This is what I learned on the mountains:

Lesson 1: The woman I was roped to got an anxiety attack just as we were about to traverse a ledge, right before the summit of Gran Paradiso. Gran Paradiso is the highest peak fully within Italy (Mont Blanc is shared with Switzerland and France and 300 m higher).

I have an intense fear of heights and estimated the drop to be 200 to 300 meters, but I have since learned that it is much higher than that. She was unable to carry on as she was shaking and crying, repeating over and over to herself: “I can’t do this, I can’t do this, I can’t do this”, just before I was about to rope myself into the bolted section and dangle over the edge. Her reaction forced me to focus on her, and not on my own intense stress reaction to what I thought was my impending death. Helping her across the ledge, she made it to the top, as did I. Truth be told, if she hadn’t freaked out, then I most likely would have been the one freaking out. Focusing on getting her across helped me get across.

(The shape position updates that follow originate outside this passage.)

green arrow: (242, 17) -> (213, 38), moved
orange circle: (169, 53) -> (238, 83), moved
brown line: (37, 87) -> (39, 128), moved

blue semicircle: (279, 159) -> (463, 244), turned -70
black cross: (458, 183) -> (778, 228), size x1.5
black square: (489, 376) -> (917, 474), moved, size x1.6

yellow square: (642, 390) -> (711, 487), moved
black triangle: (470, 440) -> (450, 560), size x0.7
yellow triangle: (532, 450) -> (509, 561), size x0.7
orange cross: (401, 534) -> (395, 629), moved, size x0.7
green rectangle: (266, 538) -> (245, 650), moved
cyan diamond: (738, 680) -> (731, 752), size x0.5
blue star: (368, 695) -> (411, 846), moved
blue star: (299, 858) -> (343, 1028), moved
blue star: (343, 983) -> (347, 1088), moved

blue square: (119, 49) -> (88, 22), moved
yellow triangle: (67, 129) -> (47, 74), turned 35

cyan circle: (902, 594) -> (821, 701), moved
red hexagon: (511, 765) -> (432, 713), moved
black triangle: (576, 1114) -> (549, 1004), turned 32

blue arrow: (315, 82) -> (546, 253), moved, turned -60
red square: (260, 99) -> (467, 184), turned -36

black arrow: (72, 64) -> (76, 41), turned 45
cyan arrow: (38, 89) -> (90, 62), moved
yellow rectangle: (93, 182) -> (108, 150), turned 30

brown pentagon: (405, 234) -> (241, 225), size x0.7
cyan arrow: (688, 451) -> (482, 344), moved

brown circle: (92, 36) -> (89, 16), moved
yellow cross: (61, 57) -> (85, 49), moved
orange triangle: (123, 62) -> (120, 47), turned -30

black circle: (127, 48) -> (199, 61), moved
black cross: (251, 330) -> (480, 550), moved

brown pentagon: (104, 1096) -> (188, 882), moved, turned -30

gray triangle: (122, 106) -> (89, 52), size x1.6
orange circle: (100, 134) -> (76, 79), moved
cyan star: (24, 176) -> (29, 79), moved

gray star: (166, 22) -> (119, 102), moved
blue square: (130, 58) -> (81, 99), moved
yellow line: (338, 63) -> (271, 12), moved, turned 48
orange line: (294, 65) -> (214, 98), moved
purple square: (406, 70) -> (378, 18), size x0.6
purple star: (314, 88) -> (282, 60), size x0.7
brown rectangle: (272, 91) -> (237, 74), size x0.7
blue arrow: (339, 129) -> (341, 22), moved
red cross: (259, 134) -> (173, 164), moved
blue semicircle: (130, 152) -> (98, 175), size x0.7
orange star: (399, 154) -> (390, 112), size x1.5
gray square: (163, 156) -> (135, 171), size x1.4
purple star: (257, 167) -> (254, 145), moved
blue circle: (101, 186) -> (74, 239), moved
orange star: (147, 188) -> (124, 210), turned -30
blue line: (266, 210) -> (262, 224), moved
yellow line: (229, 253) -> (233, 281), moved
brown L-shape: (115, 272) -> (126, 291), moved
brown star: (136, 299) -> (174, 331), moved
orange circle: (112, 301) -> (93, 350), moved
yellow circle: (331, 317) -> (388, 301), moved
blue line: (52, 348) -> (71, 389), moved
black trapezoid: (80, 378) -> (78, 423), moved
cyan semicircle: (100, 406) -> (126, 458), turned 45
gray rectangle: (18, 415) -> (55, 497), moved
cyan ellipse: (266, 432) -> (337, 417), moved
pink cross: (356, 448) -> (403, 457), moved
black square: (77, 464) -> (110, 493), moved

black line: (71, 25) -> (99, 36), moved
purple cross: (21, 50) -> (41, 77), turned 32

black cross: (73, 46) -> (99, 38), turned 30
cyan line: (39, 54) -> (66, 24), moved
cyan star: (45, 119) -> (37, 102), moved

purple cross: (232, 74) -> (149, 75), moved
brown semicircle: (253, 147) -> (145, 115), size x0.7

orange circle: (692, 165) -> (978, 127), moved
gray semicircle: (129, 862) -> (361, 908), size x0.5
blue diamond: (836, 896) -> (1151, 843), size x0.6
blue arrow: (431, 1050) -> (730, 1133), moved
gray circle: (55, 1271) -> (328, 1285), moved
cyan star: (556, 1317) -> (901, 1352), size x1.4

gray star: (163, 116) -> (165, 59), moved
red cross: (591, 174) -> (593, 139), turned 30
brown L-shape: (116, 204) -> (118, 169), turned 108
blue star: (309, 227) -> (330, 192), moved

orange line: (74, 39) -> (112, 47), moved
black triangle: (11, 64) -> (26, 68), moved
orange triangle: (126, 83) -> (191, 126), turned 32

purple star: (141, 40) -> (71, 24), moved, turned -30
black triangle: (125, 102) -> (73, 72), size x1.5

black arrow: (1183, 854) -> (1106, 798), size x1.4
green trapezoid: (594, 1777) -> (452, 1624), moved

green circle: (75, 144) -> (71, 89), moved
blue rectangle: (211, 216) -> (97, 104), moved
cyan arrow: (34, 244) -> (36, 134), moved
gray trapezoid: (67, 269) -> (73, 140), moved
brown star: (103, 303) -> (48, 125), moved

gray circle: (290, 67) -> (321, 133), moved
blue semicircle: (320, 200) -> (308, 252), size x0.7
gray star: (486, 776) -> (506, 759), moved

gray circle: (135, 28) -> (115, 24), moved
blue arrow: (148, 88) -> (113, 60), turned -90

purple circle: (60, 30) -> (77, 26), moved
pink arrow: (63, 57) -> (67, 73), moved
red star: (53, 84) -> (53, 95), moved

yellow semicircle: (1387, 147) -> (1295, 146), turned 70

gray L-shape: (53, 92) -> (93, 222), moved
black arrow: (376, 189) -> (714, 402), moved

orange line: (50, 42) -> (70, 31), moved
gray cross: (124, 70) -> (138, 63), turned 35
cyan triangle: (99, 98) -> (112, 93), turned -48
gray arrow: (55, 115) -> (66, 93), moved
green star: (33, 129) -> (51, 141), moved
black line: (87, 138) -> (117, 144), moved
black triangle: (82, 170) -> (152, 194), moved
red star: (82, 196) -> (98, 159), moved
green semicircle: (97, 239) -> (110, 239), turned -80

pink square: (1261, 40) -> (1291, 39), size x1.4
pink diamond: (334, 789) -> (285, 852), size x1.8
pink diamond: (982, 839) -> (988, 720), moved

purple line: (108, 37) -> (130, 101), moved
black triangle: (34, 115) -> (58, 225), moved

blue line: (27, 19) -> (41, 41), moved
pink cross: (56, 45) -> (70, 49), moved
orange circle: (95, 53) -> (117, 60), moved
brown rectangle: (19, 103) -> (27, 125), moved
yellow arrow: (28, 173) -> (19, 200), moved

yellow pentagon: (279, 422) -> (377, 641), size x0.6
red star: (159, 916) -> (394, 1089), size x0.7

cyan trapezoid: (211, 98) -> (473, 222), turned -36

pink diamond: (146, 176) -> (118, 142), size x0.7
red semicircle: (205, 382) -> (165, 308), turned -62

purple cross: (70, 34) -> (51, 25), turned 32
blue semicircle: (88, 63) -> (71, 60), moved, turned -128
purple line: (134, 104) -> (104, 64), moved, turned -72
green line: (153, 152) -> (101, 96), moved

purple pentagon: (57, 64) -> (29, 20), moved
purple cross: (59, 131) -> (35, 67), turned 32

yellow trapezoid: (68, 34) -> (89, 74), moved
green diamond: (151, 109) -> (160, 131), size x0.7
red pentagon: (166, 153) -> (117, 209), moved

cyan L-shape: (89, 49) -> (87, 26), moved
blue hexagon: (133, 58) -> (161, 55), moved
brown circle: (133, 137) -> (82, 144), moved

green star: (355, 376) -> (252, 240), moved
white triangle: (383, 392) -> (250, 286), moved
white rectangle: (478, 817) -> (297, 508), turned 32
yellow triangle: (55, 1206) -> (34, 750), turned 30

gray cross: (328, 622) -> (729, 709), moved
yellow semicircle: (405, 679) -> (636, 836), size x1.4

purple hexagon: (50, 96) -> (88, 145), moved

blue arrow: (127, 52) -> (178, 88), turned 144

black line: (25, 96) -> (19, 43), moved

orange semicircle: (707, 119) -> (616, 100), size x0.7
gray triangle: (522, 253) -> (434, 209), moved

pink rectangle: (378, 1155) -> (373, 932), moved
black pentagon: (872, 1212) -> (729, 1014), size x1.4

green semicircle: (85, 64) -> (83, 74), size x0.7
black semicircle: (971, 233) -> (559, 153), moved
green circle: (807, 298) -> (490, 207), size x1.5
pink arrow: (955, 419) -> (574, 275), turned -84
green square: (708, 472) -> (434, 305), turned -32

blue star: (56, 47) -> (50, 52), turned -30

Lesson: when things are tough, force yourself to help others less fortunate than you, and you will regain what you thought you had lost.

Lesson 2: On Kilimanjaro, the guides forced us to walk really slowly. “Polé, polé” (slowly, slowly) was the refrain. I took this to the extreme, forcing myself to slow down to a crawl to conserve energy. It felt as if I was going nowhere. Many groups sped past us (except on day 2 when our guide went berserk!), but we caught up with and passed many of them, often arriving in camp first after having set out late. They exhausted themselves and had to stop frequently.

Lesson: fast isn’t always fastest, although we’re taught otherwise these days.